Every entry must be transcribed exactly. Pictures are not part of the copy.

SUPPLIED DATA:

-----

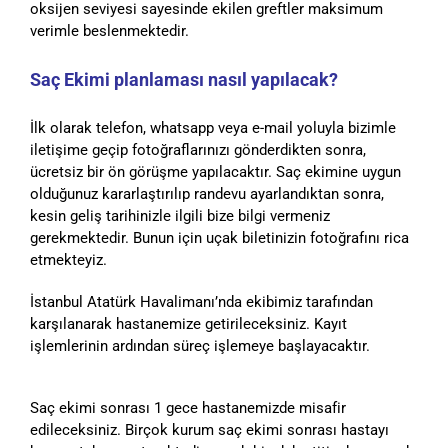
oksijen seviyesi sayesinde ekilen greftler maksimum
verimle beslenmektedir.
Saç Ekimi planlaması nasıl yapılacak?
İlk olarak telefon, whatsapp veya e-mail yoluyla bizimle
iletişime geçip fotoğraflarınızı gönderdikten sonra,
ücretsiz bir ön görüşme yapılacaktır. Saç ekimine uygun
olduğunuz kararlaştırılıp randevu ayarlandıktan sonra,
kesin geliş tarihinizle ilgili bize bilgi vermeniz
gerekmektedir. Bunun için uçak biletinizin fotoğrafını rica
etmekteyiz.
İstanbul Atatürk Havalimanı’nda ekibimiz tarafından
karşılanarak hastanemize getirileceksiniz. Kayıt
işlemlerinin ardından süreç işlemeye başlayacaktır.
Saç ekimi sonrası 1 gece hastanemizde misafir
edileceksiniz. Birçok kurum saç ekimi sonrası hastayı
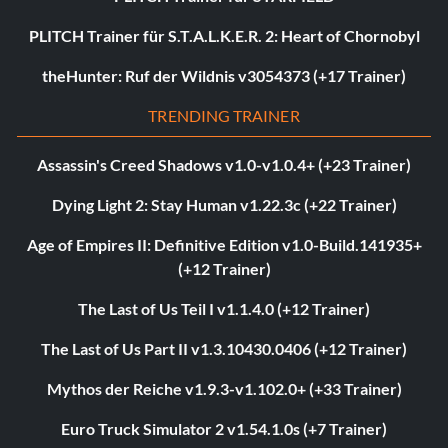
PLITCH Trainer für S.T.A.L.K.E.R. 2: Heart of Chornobyl
theHunter: Ruf der Wildnis v3054373 (+17 Trainer)
TRENDING TRAINER
Assassin's Creed Shadows v1.0-v1.0.4+ (+23 Trainer)
Dying Light 2: Stay Human v1.22.3c (+22 Trainer)
Age of Empires II: Definitive Edition v1.0-Build.141935+
(+12 Trainer)
The Last of Us Teil I v1.1.4.0 (+12 Trainer)
The Last of Us Part II v1.3.10430.0406 (+12 Trainer)
Mythos der Reiche v1.9.3-v1.102.0+ (+33 Trainer)
Euro Truck Simulator 2 v1.54.1.0s (+7 Trainer)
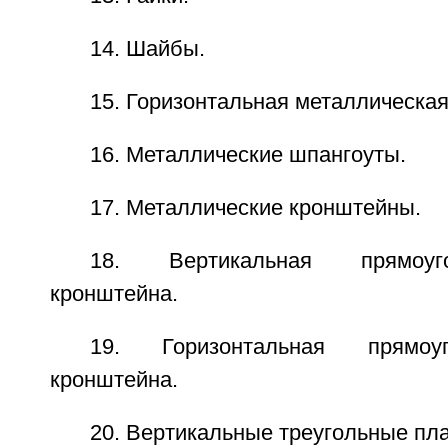
14. Шайбы.
15. Горизонтальная металлическая
16. Металлические шпангоуты.
17. Металлические кронштейны.
18. Вертикальная прямоуг
кронштейна.
19. Горизонтальная прямоу
кронштейна.
20. Вертикальные треугольные пл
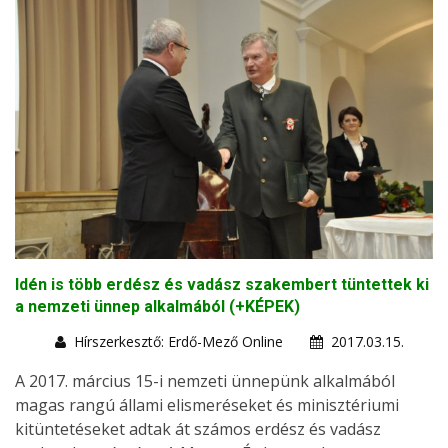
Idén is több erdész és vadász szakembert tüntettek ki
a nemzeti ünnep alkalmából (+KÉPEK)
Hírszerkesztő: Erdő-Mező Online
2017.03.15.
A 2017. március 15-i nemzeti ünnepünk alkalmából
magas rangú állami elismeréseket és minisztériumi
kitüntetéseket adtak át számos erdész és vadász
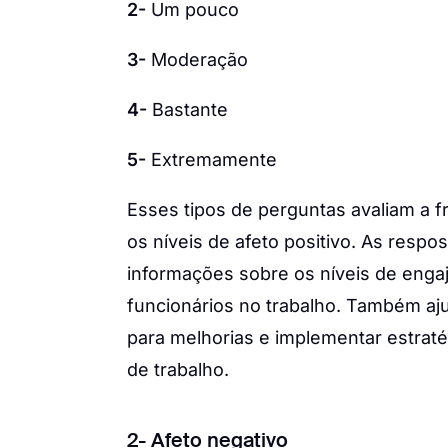
2-
Um pouco
3-
Moderação
4-
Bastante
5-
Extremamente
Esses tipos de perguntas avaliam a f
os níveis de afeto positivo. As resp
informações sobre os níveis de enga
funcionários no trabalho. Também aj
para melhorias e implementar estraté
de trabalho.
2- Afeto negativo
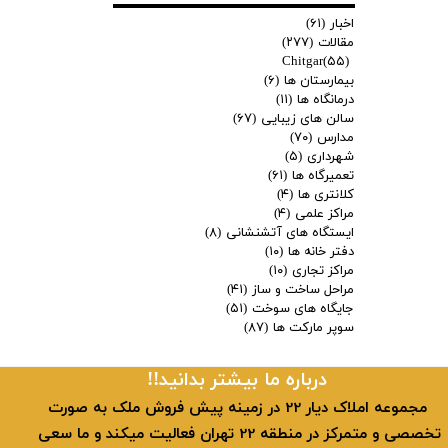
اخبار
(۶۱)
مقالات
(۲۷۷)
Chitgar
(۵۵)
بیمارستان ها
(۶)
درمانگاه ها
(۱۱)
سالن های زیبایی
(۶۷)
مدارس
(۷۰)
شهرداری
(۵)
تعمیرگاه ها
(۶۱)
کلانتری ها
(۴)
مراکز علمی
(۴)
ایستگاه های آتشنشانی
(۸)
دفتر خانه ها
(۱۰)
مراکز تجاری
(۱۰)
مراحل ساخت و ساز
(۴۱)
جایگاه های سوخت
(۵۱)
سوپر مارکت ها
(۸۷)
​​درباره ما بیشتر بدانید!!
​ مجموعه املاک دیار 22 در زمینه پیش فروش ملک به صورت
تخصصی و متمرکز در منطقه 22 تهران فعالیت میکند و ما سعی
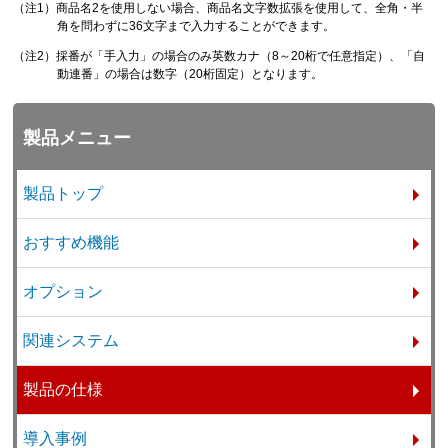
（注1）商品名2を使用しない場合、商品名文字数拡張を使用して、全角・半
角を問わずに36文字まで入力することができます。
（注2）採番が「手入力」の場合のみ英数カナ（8～20桁で任意指定）、「自
動連番」の場合は数字（20桁固定）となります。
製品メニュー
製品トップ
おすすめ機能
オプション
関連システム
製品の仕様
導入事例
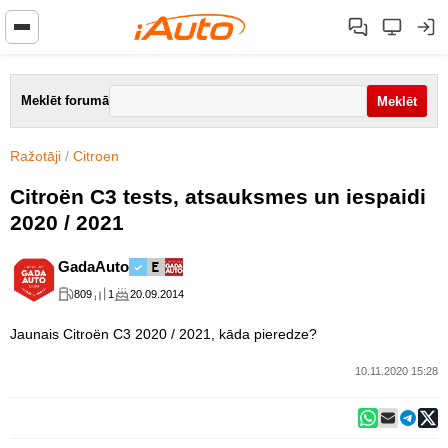
Meklēt forumā
Ražotāji
/
Citroen
Citroën C3 tests, atsauksmes un iespaidi
2020 / 2021
GadaAuto
809
1
20.09.2014
Jaunais Citroën C3 2020 / 2021, kāda pieredze?
10.11.2020 15:28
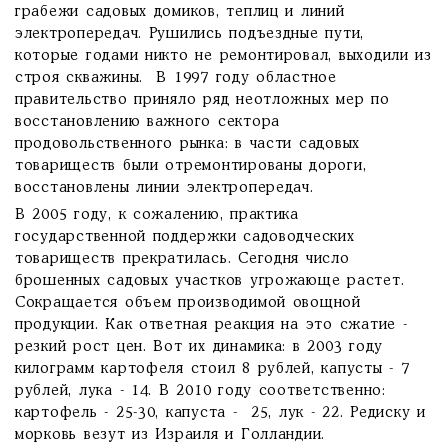
грабежи садовых домиков, теплиц и линий
электропередач. Рушились подъездные пути,
которые годами никто не ремонтировал, выходили из
строя скважины. В 1997 году областное
правительство приняло ряд неотложных мер по
восстановлению важного сектора
продовольственного рынка: в части садовых
товариществ были отремонтированы дороги,
восстановлены линии электропередач.
В 2005 году, к сожалению, практика
государственной поддержки садоводческих
товариществ прекратилась. Сегодня число
брошенных садовых участков угрожающе растет.
Сокращается объем производимой овощной
продукции. Как ответная реакция на это сжатие -
резкий рост цен. Вот их динамика: в 2003 году
килограмм картофеля стоил 8 рублей, капусты - 7
рублей, лука - 14. В 2010 году соответственно:
картофель - 25-30, капуста - 25, лук - 22. Редиску и
морковь везут из Израиля и Голландии.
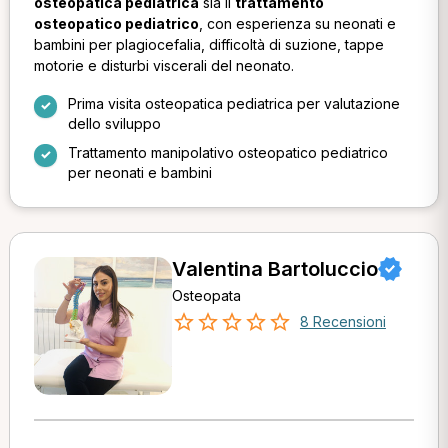
osteopatica pediatrica
sia il
trattamento
osteopatico pediatrico
, con esperienza su neonati e
bambini per plagiocefalia, difficoltà di suzione, tappe
motorie e disturbi viscerali del neonato.
Prima visita osteopatica pediatrica per valutazione
dello sviluppo
Trattamento manipolativo osteopatico pediatrico
per neonati e bambini
Valentina Bartoluccio
Osteopata
8 Recensioni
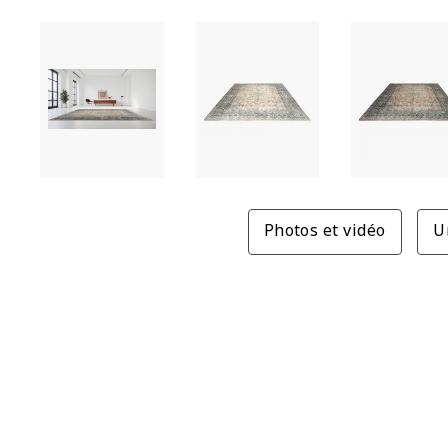
Photos et vidéo
U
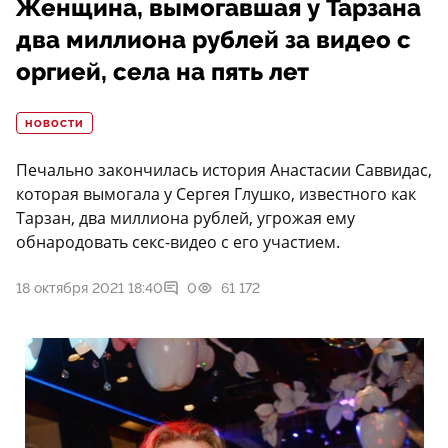
Женщина, вымогавшая у Тарзана
два миллиона рублей за видео с
оргией, села на пять лет
НОВОСТИ
Печально закончилась история Анастасии Саввидас,
которая вымогала у Сергея Глушко, известного как
Тарзан, два миллиона рублей, угрожая ему
обнародовать секс-видео с его участием.
18 октября 2021 18:40
0
61 172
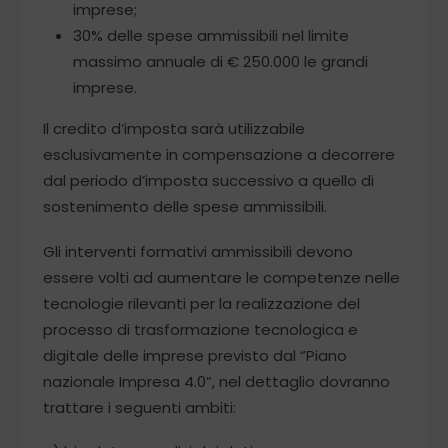
imprese;
30% delle spese ammissibili nel limite
massimo annuale di € 250.000 le grandi
imprese.
Il credito d’imposta sarà utilizzabile
esclusivamente in compensazione a decorrere
dal periodo d’imposta successivo a quello di
sostenimento delle spese ammissibili.
Gli interventi formativi ammissibili devono
essere volti ad aumentare le competenze nelle
tecnologie rilevanti per la realizzazione del
processo di trasformazione tecnologica e
digitale delle imprese previsto dal “Piano
nazionale Impresa 4.0”, nel dettaglio dovranno
trattare i seguenti ambiti:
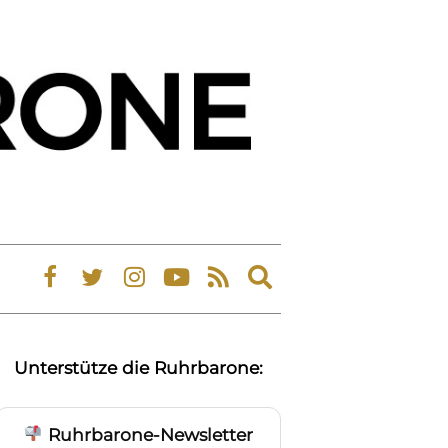
Expand
search
form
Unterstütze die Ruhrbarone:
Ruhrbarone-Newsletter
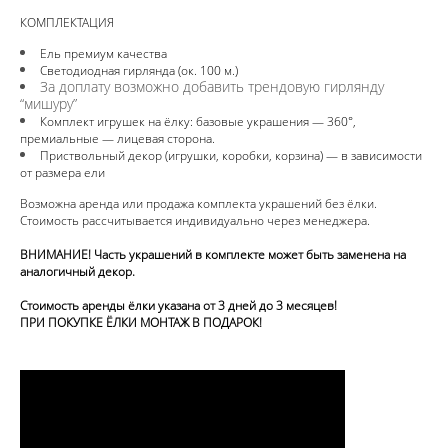
КОМПЛЕКТАЦИЯ
Ель премиум качества
Светодиодная гирлянда (ок. 100 м.)
За доплату возможно добавить трендовую гирлянду
“мишуру”
Комплект игрушек на ёлку: базовые украшения — 360°,
премиальные — лицевая сторона.
Приствольный декор (игрушки, коробки, корзина) — в зависимости
от размера ели
Возможна аренда или продажа комплекта украшений без ёлки.
Стоимость рассчитывается индивидуально через менеджера.
ВНИМАНИЕ! Часть украшений в комплекте может быть заменена на
аналогичный декор.
Стоимость аренды ёлки указана от 3 дней до 3 месяцев!
ПРИ ПОКУПКЕ ЁЛКИ МОНТАЖ В ПОДАРОК!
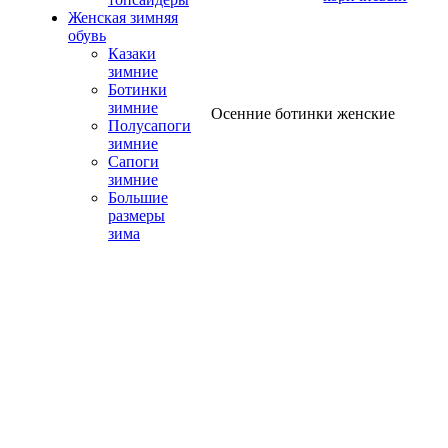
Женская зимняя
обувь
Казаки
зимние
Ботинки
зимние
Осенние ботинки женские
Полусапоги
зимние
Сапоги
зимние
Большие
размеры
зима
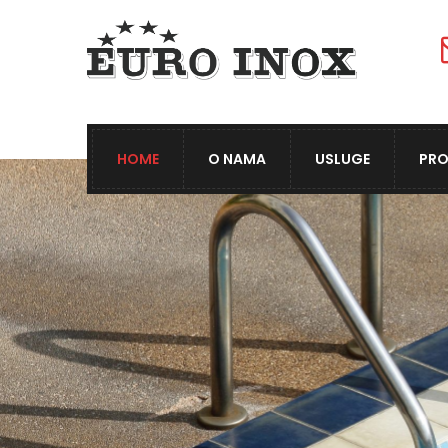
HOME
O NAMA
USLUGE
PRO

-----

REPLY:
oksijen seviyesi sayesinde ekilen greftler maksimum
verimle beslenmektedir.
Saç Ekimi planlaması nasıl yapılacak?
İlk olarak telefon, whatsapp veya e-mail yoluyla bizimle
iletişime geçip fotoğraflarınızı gönderdikten sonra,
ücretsiz bir ön görüşme yapılacaktır. Saç ekimine uygun
olduğunuz kararlaştırılıp randevu ayarlandıktan sonra,
kesin geliş tarihinizle ilgili bize bilgi vermeniz
gerekmektedir. Bunun için uçak biletinizin fotoğrafını rica
etmekteyiz.
İstanbul Atatürk Havalimanı’nda ekibimiz tarafından
karşılanarak hastanemize getirileceksiniz. Kayıt
işlemlerinin ardından süreç işlemeye başlayacaktır.
Saç ekimi sonrası 1 gece hastanemizde misafir
edileceksiniz. Birçok kurum saç ekimi sonrası hastayı
PLITCH Trainer für S.T.A.L.K.E.R. 2: Heart of Chornobyl
theHunter: Ruf der Wildnis v3054373 (+17 Trainer)
TRENDING TRAINER
Assassin's Creed Shadows v1.0-v1.0.4+ (+23 Trainer)
Dying Light 2: Stay Human v1.22.3c (+22 Trainer)
Age of Empires II: Definitive Edition v1.0-Build.141935+
(+12 Trainer)
The Last of Us Teil I v1.1.4.0 (+12 Trainer)
The Last of Us Part II v1.3.10430.0406 (+12 Trainer)
Mythos der Reiche v1.9.3-v1.102.0+ (+33 Trainer)
Euro Truck Simulator 2 v1.54.1.0s (+7 Trainer)
14. Шайбы.
15. Горизонтальная металлическая
16. Металлические шпангоуты.
17. Металлические кронштейны.
18. Вертикальная прямоуг
кронштейна.
19. Горизонтальная прямоу
кронштейна.
20. Вертикальные треугольные пл
Idén is több erdész és vadász szakembert tüntettek ki
a nemzeti ünnep alkalmából (+KÉPEK)
Hírszerkesztő: Erdő-Mező Online
2017.03.15.
A 2017. március 15-i nemzeti ünnepünk alkalmából
magas rangú állami elismeréseket és minisztériumi
kitüntetéseket adtak át számos erdész és vadász
2-
Um pouco
3-
Moderação
4-
Bastante
5-
Extremamente
Esses tipos de perguntas avaliam a f
os níveis de afeto positivo. As resp
informações sobre os níveis de enga
funcionários no trabalho. Também aj
para melhorias e implementar estraté
de trabalho.
2- Afeto negativo
اخبار
(۶۱)
مقالات
(۲۷۷)
Chitgar
(۵۵)
بیمارستان ها
(۶)
درمانگاه ها
(۱۱)
سالن های زیبایی
(۶۷)
مدارس
(۷۰)
شهرداری
(۵)
تعمیرگاه ها
(۶۱)
کلانتری ها
(۴)
مراکز علمی
(۴)
ایستگاه های آتشنشانی
(۸)
دفتر خانه ها
(۱۰)
مراکز تجاری
(۱۰)
مراحل ساخت و ساز
(۴۱)
جایگاه های سوخت
(۵۱)
سوپر مارکت ها
(۸۷)
​​درباره ما بیشتر بدانید!!
​ مجموعه املاک دیار 22 در زمینه پیش فروش ملک به صورت
تخصصی و متمرکز در منطقه 22 تهران فعالیت میکند و ما سعی
（注1）商品名2を使用しない場合、商品名文字数拡張を使用して、全角・半
角を問わずに36文字まで入力することができます。
（注2）採番が「手入力」の場合のみ英数カナ（8～20桁で任意指定）、「自
動連番」の場合は数字（20桁固定）となります。
製品メニュー
製品トップ
おすすめ機能
オプション
関連システム
製品の仕様
導入事例
Meklēt forumā
Ražotāji
/
Citroen
Citroën C3 tests, atsauksmes un iespaidi
2020 / 2021
GadaAuto
809
1
20.09.2014
Jaunais Citroën C3 2020 / 2021, kāda pieredze?
10.11.2020 15:28
грабежи садовых домиков, теплиц и линий
электропередач. Рушились подъездные пути,
которые годами никто не ремонтировал, выходили из
строя скважины. В 1997 году областное
правительство приняло ряд неотложных мер по
восстановлению важного сектора
продовольственного рынка: в части садовых
товариществ были отремонтированы дороги,
восстановлены линии электропередач.
В 2005 году, к сожалению, практика
государственной поддержки садоводческих
товариществ прекратилась. Сегодня число
брошенных садовых участков угрожающе растет.
Сокращается объем производимой овощной
продукции. Как ответная реакция на это сжатие -
резкий рост цен. Вот их динамика: в 2003 году
килограмм картофеля стоил 8 рублей, капусты - 7
рублей, лука - 14. В 2010 году соответственно:
картофель - 25-30, капуста - 25, лук - 22. Редиску и
морковь везут из Израиля и Голландии.
osteopatica pediatrica
sia il
trattamento
osteopatico pediatrico
, con esperienza su neonati e
bambini per plagiocefalia, difficoltà di suzione, tappe
motorie e disturbi viscerali del neonato.
Prima visita osteopatica pediatrica per valutazione
dello sviluppo
Trattamento manipolativo osteopatico pediatrico
per neonati e bambini
Valentina Bartoluccio
Osteopata
8 Recensioni
Photos et vidéo
U
Женщина, вымогавшая у Тарзана
два миллиона рублей за видео с
оргией, села на пять лет
НОВОСТИ
Печально закончилась история Анастасии Саввидас,
которая вымогала у Сергея Глушко, известного как
Тарзан, два миллиона рублей, угрожая ему
обнародовать секс-видео с его участием.
18 октября 2021 18:40
0
61 172
imprese;
30% delle spese ammissibili nel limite
massimo annuale di € 250.000 le grandi
imprese.
Il credito d’imposta sarà utilizzabile
esclusivamente in compensazione a decorrere
dal periodo d’imposta successivo a quello di
sostenimento delle spese ammissibili.
Gli interventi formativi ammissibili devono
essere volti ad aumentare le competenze nelle
tecnologie rilevanti per la realizzazione del
processo di trasformazione tecnologica e
digitale delle imprese previsto dal “Piano
nazionale Impresa 4.0”, nel dettaglio dovranno
trattare i seguenti ambiti:
Expand
search
form
Unterstütze die Ruhrbarone:
Ruhrbarone-Newsletter
КОМПЛЕКТАЦИЯ
Ель премиум качества
Светодиодная гирлянда (ок. 100 м.)
За доплату возможно добавить трендовую гирлянду
“мишуру”
Комплект игрушек на ёлку: базовые украшения — 360°,
премиальные — лицевая сторона.
Приствольный декор (игрушки, коробки, корзина) — в зависимости
от размера ели
Возможна аренда или продажа комплекта украшений без ёлки.
Стоимость рассчитывается индивидуально через менеджера.
ВНИМАНИЕ! Часть украшений в комплекте может быть заменена на
аналогичный декор.
Стоимость аренды ёлки указана от 3 дней до 3 месяцев!
ПРИ ПОКУПКЕ ЁЛКИ МОНТАЖ В ПОДАРОК!
Женская зимняя
обувь
Казаки
зимние
Ботинки
зимние
Осенние ботинки женские
Полусапоги
зимние
Сапоги
зимние
Большие
размеры
зима
HOME
O NAMA
USLUGE
PRO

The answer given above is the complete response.